Временные деревянные трибуны, заполненные людьми, окружали беговую дорожку. Юстина удивлялась, откуда взялось столько людей и почему так мало из них пришло в театр. Она вздыхала, думая об этом
Драма никогда не занимала умы публики как чисто национальное развлечение.
Посмотрите, как сегодня люди собрались на хрупких сценах, ярус за ярусом, прижавшись друг к другу так, что едва хватало места, чтобы дышать.
И всё же сегодня вечером в маленьком театре будет достаточно места, опасалась Юстина, несмотря на огромную привлекательность и беспрецедентное сочетание талантов, о которых говорилось в афишах.
Но после этого вздоха по поводу забытой драмы Джастина отдалась наслаждению текущего момента и была в высшей степени довольна. Джеймс
Он рассказал ей всё о лошадях: как одна из них добилась больших успехов в Ньюмаркете, как другая выиграла Честерский кубок. Он показал ей
цвета, всё объяснил, и скачки стали для неё ещё интереснее.

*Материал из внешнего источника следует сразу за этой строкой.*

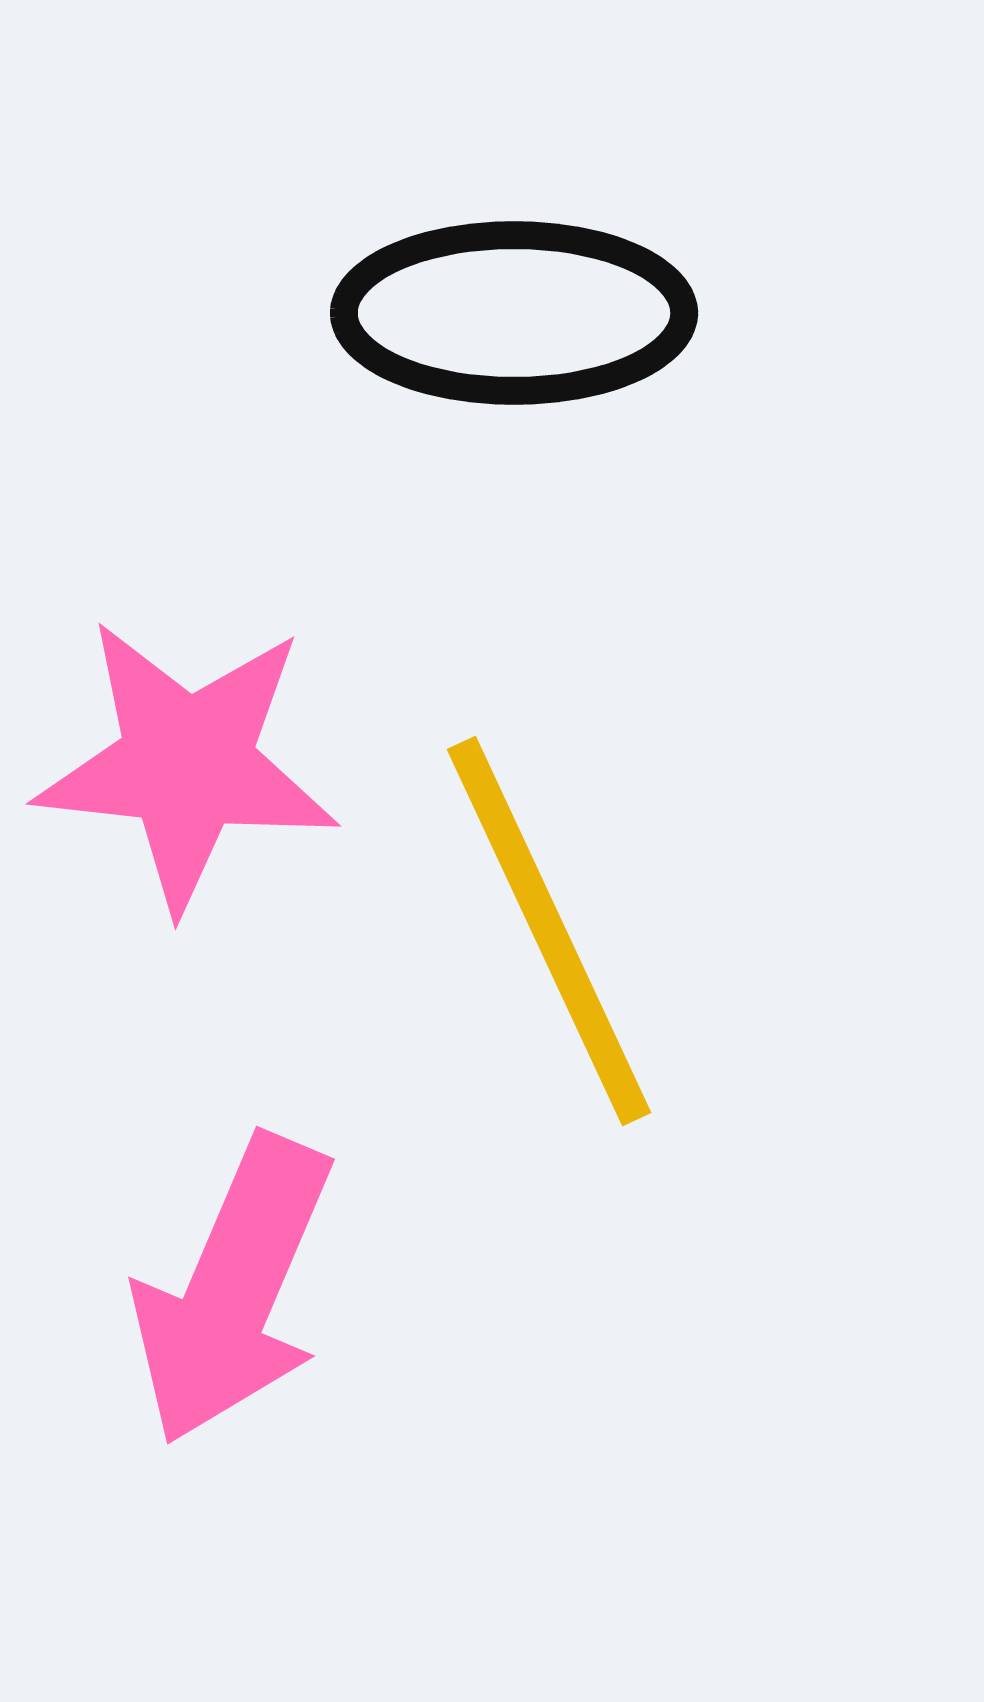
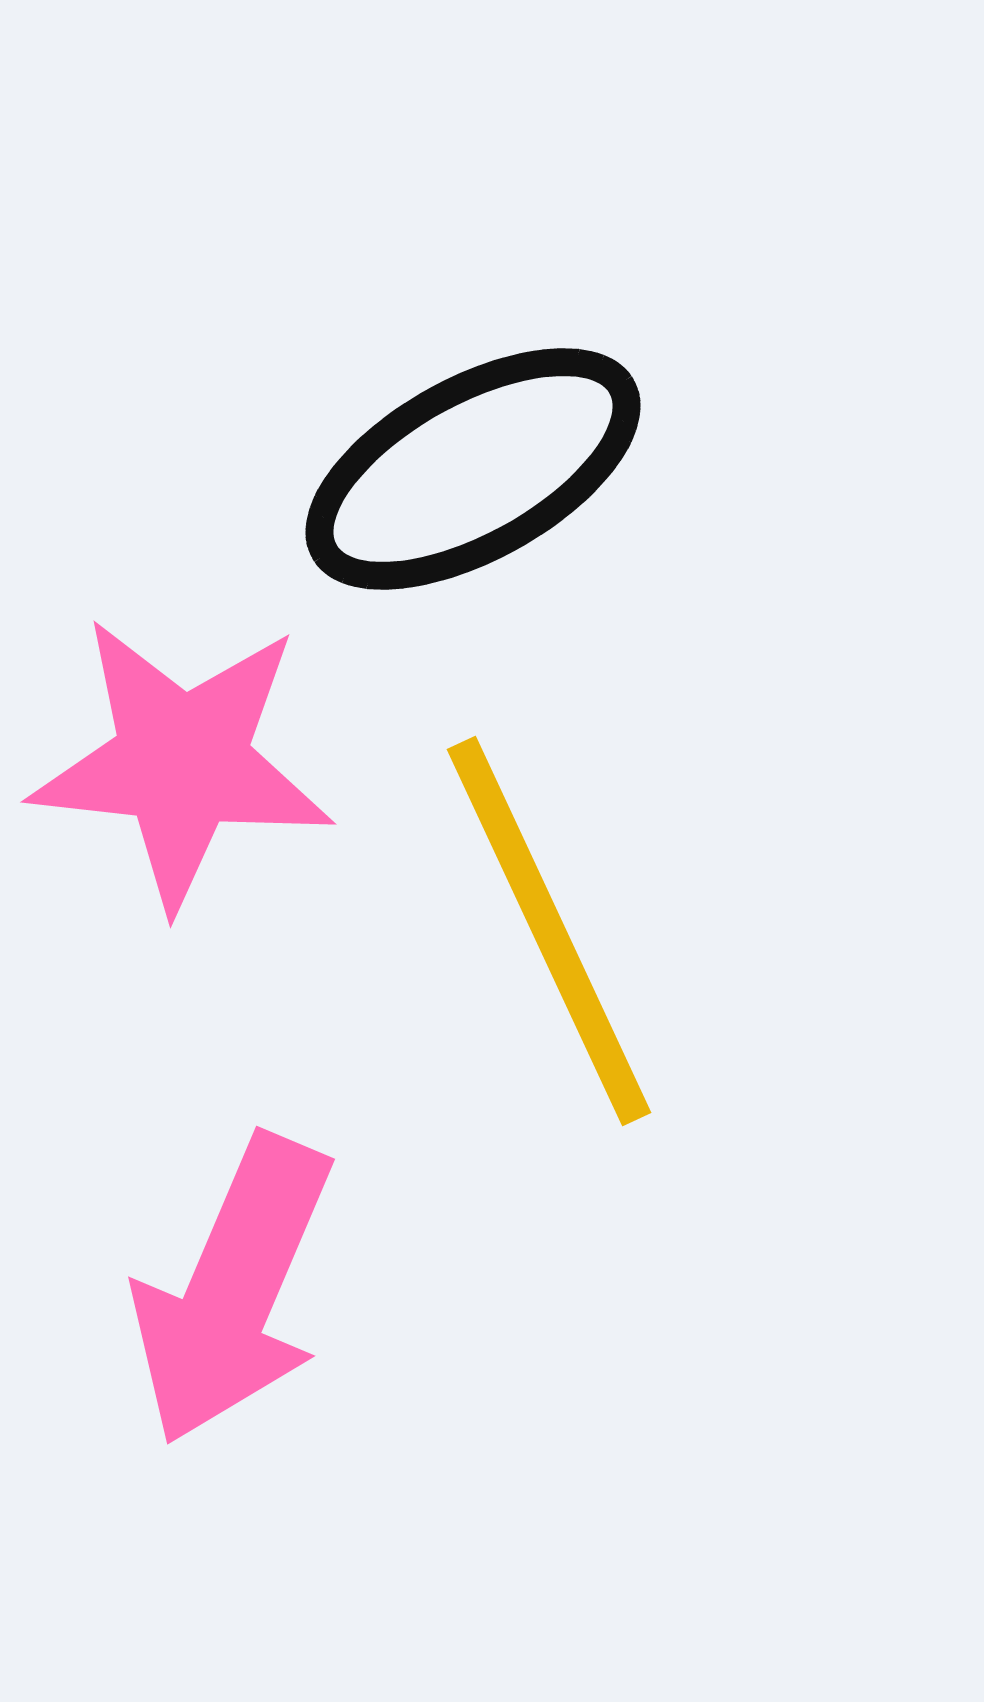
black ellipse: moved 41 px left, 156 px down; rotated 29 degrees counterclockwise
pink star: moved 5 px left, 2 px up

Мистер Демпсон вышел из кареты, чтобы немного размять ноги, как он сказал, и посмотреть, кто участвует в забеге. Но на самом деле он вышел, потому что был человеком непостоянным и быстро уставал от бездействия. Мистер Элгуд посвятил себя исключительно миссис Демпсон, «Виллерой», как он её называл, поскольку был больше привычен к её профессиональному псевдониму, чем к имени, которое она носила
блистательны в семейной жизни. Так что Джеймс и Юстина были предоставлены сами себе и вели себя так, словно были помолвлены уже очень давно, что Юстина делала совершенно неосознанно, ведь она мало что знала о настоящих влюблённых и их поведении.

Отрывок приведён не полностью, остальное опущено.